Retype every line from the start of the entries below down to the line with "urde zwischen 1921", both ends included; skip the pictures.

## Given data
◆ ◆ ◆ ◆ ◆

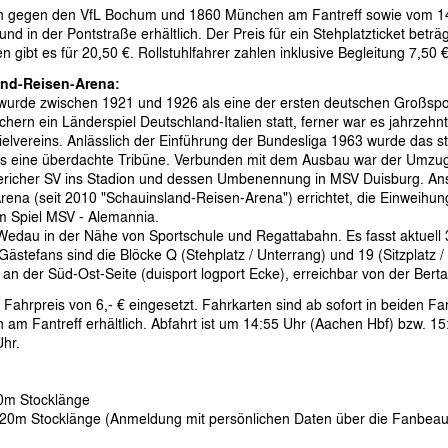
en gegen den VfL Bochum und 1860 München am Fantreff sowie vom 14. 
d in der Pontstraße erhältlich. Der Preis für ein Stehplatzticket beträg
en gibt es für 20,50 €. Rollstuhlfahrer zahlen inklusive Begleitung 7,50 €
and-Reisen-Arena:
urde zwischen 1921 und 1926 als eine der ersten deutschen Großsport
hern ein Länderspiel Deutschland-Italien statt, ferner war es jahrzehn
ielvereins. Anlässlich der Einführung der Bundesliga 1963 wurde das s
mals eine überdachte Tribüne. Verbunden mit dem Ausbau war der Umzu
richer SV ins Stadion und dessen Umbenennung in MSV Duisburg. An
ena (seit 2010 "Schauinsland-Reisen-Arena") errichtet, die Einweihu
m Spiel MSV - Alemannia.
 Wedau in der Nähe von Sportschule und Regattabahn. Es fasst aktuell
Gästefans sind die Blöcke Q (Stehplatz / Unterrang) und 19 (Sitzplatz
an der Süd-Ost-Seite (duisport logport Ecke), erreichbar von der Berta
 Fahrpreis von 6,- € eingesetzt. Fahrkarten sind ab sofort in beiden 
m Fantreff erhältlich. Abfahrt ist um 14:55 Uhr (Aachen Hbf) bzw. 15
hr.
20m Stocklänge
20m Stocklänge (Anmeldung mit persönlichen Daten über die Fanbeauft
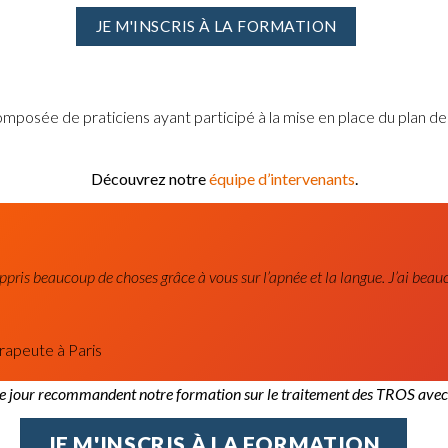
JE M'INSCRIS À LA FORMATION
composée de praticiens ayant participé à la mise en place du plan d
Découvrez notre
équipe d’intervenants
.
appris beaucoup de choses grâce à vous sur l’apnée et la langue. J’ai bea
rapeute à Paris
 jour recommandent notre formation sur le traitement des TROS avec la
JE M'INSCRIS À LA FORMATION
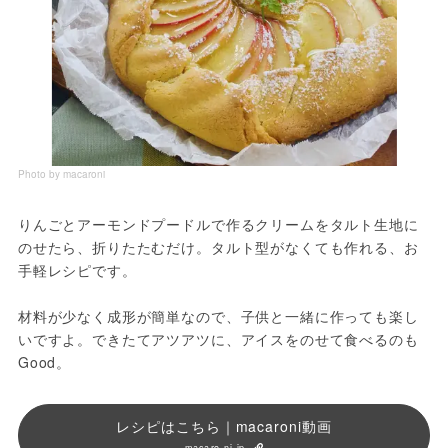
Photo by macaroni
りんごとアーモンドプードルで作るクリームをタルト生地に
のせたら、折りたたむだけ。タルト型がなくても作れる、お
手軽レシピです。
材料が少なく成形が簡単なので、子供と一緒に作っても楽し
いですよ。できたてアツアツに、アイスをのせて食べるのも
Good。
レシピはこちら｜macaroni動画
macaro-ni.jp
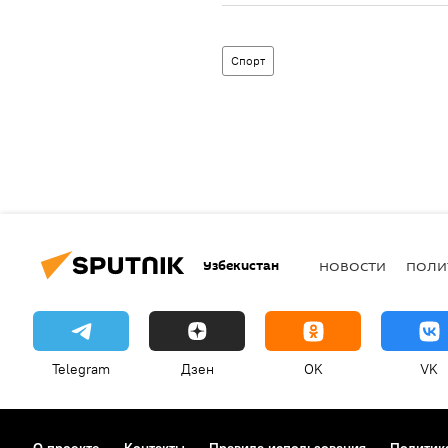
Спорт
Узбекистан
НОВОСТИ
ПОЛИ
Telegram
Дзен
OK
VK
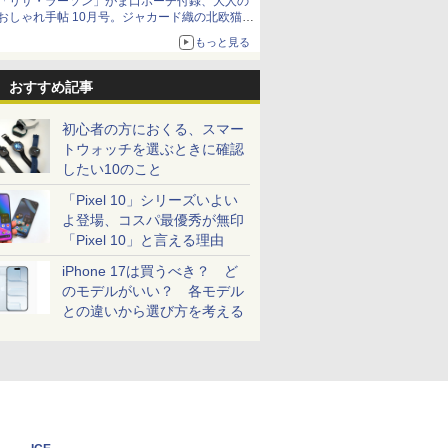
「リサ・ラーソン」がま口ポーチ付録、大人の
おしゃれ手帖 10月号。ジャカード織の北欧猫デ
ザイン
もっと見る
おすすめ記事
初心者の方におくる、スマー
トウォッチを選ぶときに確認
したい10のこと
「Pixel 10」シリーズいよい
よ登場、コスパ最優秀が無印
「Pixel 10」と言える理由
iPhone 17は買うべき？ ど
のモデルがいい？ 各モデル
との違いから選び方を考える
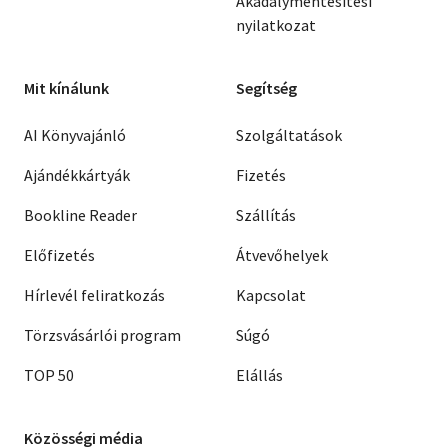
Akadálymentesítési
nyilatkozat
Mit kínálunk
Segítség
AI Könyvajánló
Szolgáltatások
Ajándékkártyák
Fizetés
Bookline Reader
Szállítás
Előfizetés
Átvevőhelyek
Hírlevél feliratkozás
Kapcsolat
Törzsvásárlói program
Súgó
TOP 50
Elállás
Közösségi média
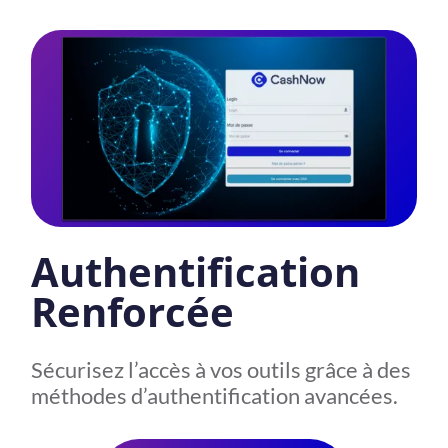
Authentification
Renforcée
Sécurisez l’accès à vos outils grâce à des
méthodes d’authentification avancées.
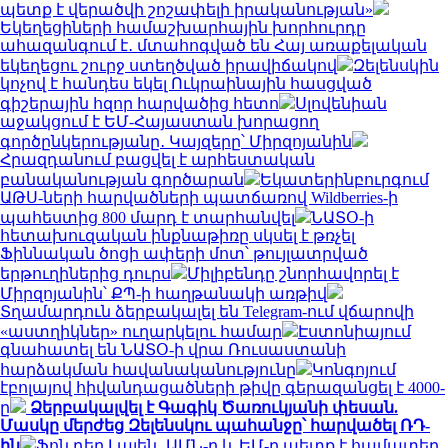
պետք է վերածվի շոշափելի իրականության»
Եկեղեցիների համաշխարհային խորհուրդը
ահազանգում է․ մտահոգված են Հայ առաքելական
եկեղեցու շուրջ ստեղծված իրավիճակով
Զելենսկին
կոչով է հանդես եկել Ուկրաինային հասցված
գիշերային հզոր հարվածից հետո
Սլովենիան
աջակցում է ԵՄ-Հայաստան խորացող
գործընկերությանը․ Կայզերը՝ Միրզոյանին
Հրազդանում բացվել է արհեստական
բանականության գործարան
Եկատերինբուրգում
ԱԹՍ-ների հարվածների պատճառով Wildberries-ի
պահեստից 800 մարդ է տարհանվել
ՆԱՏՕ-ի
հետախուզական ինքնաթիռը սկսել է թռչել
Ֆիննական ծոցի ափերի մոտ՝ թույլատրված
երթուղիներից դուրս
Միլիբենդը շնորհավորել է
Միրզոյանին՝ ՔՊ-ի հաղթանակի առթիվ
Տղամարդուն ձերբակալել են Telegram-ում վճարովի
«աստղիկներ» ուղարկելու համար
Էստոնիայում
գնահատել են ՆԱՏՕ-ի վրա Ռուսաստանի
հարձակման հավանականությունը
Կոնգոյում
էբոլայով հիվանդացածների թիվը գերազանցել է 4000-
ը
Ձերբակալվել է Գագիկ Ծառուկյանի փեսան.
Մասկը մերժեց Զելենսկու պահանջը՝ հարվածել ՌԴ-
ին
Ֆոն դեր Լայեն․ ԱՄՆ-ը և ԵՄ-ը պետք է համատեղ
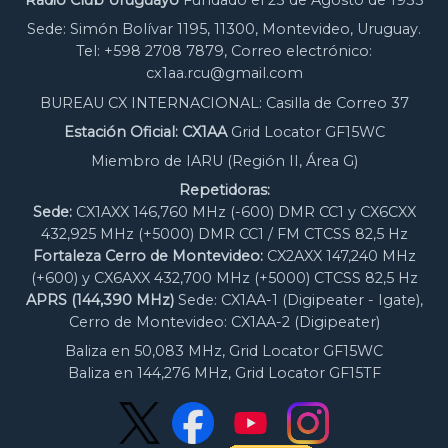
Radio Club Uruguayo
Fundado el 23 de Agosto de 1933
Sede: Simón Bolívar 1195, 11300, Montevideo, Uruguay.
Tel: +598 2708 7879, Correo electrónico:
cx1aa.rcu@gmail.com
BUREAU CX INTERNACIONAL: Casilla de Correo 37
Estación Oficial: CX1AA
Grid Locator GF15WC
Miembro de IARU (Región II, Área G)
Repetidoras:
Sede:
CX1AXX 146,760 MHz (-600) DMR CC1 y CX6CXX
432,925 MHz (+5000) DMR CC1 / FM CTCSS 82,5 Hz
Fortaleza Cerro de Montevideo:
CX2AXX 147,240 MHz
(+600) y CX6AXX 432,700 MHz (+5000) CTCSS 82,5 Hz
APRS (144,390 MHz)
Sede: CX1AA-1 (Digipeater - Igate),
Cerro de Montevideo: CX1AA-2 (Digipeater)
Baliza en 50,083 MHz, Grid Locator GF15WC
Baliza en 144,276 MHz, Grid Locator GF15TF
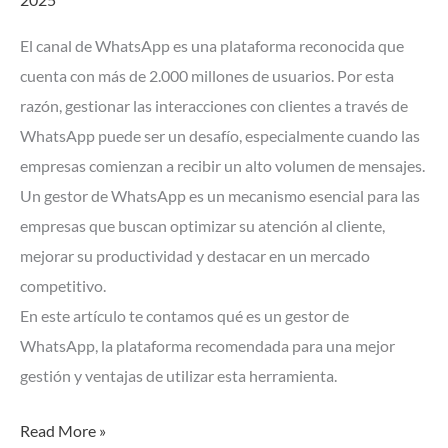
ventajas
competitivas
El canal de WhatsApp es una plataforma reconocida que
para
cuenta con más de 2.000 millones de usuarios. Por esta
tu
razón, gestionar las interacciones con clientes a través de
empresa
WhatsApp puede ser un desafío, especialmente cuando las
empresas comienzan a recibir un alto volumen de mensajes.
Un gestor de WhatsApp es un mecanismo esencial para las
empresas que buscan optimizar su atención al cliente,
mejorar su productividad y destacar en un mercado
competitivo.
En este artículo te contamos qué es un gestor de
WhatsApp, la plataforma recomendada para una mejor
gestión y ventajas de utilizar esta herramienta.
Read More »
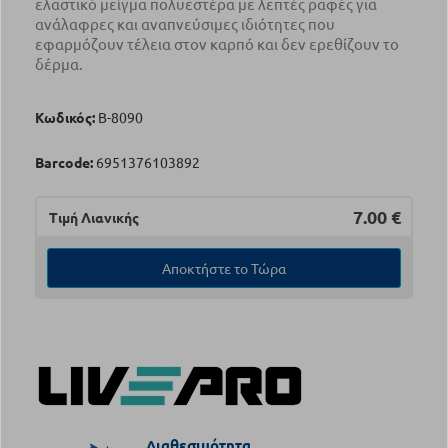
ελαστικό μείγμα πολυεστέρα με λεπτές ραφές για
ανάλαφρες και αναπνεύσιμες ιδιότητες που
εφαρμόζουν τέλεια στον καρπό και δεν ερεθίζουν το
δέρμα.
Κωδικός:
Β-8090
Barcode:
6951376103892
7.00
€
Τιμή Λιανικής
Αποκτήστε το Τώρα
Διαθεσιμότητα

◆ ◆ ◆ ◆ ◆

## Your response
en gegen den VfL Bochum und 1860 München am Fantreff sowie vom 14. 
d in der Pontstraße erhältlich. Der Preis für ein Stehplatzticket beträg
en gibt es für 20,50 €. Rollstuhlfahrer zahlen inklusive Begleitung 7,50 €
and-Reisen-Arena:
urde zwischen 1921 und 1926 als eine der ersten deutschen Großsport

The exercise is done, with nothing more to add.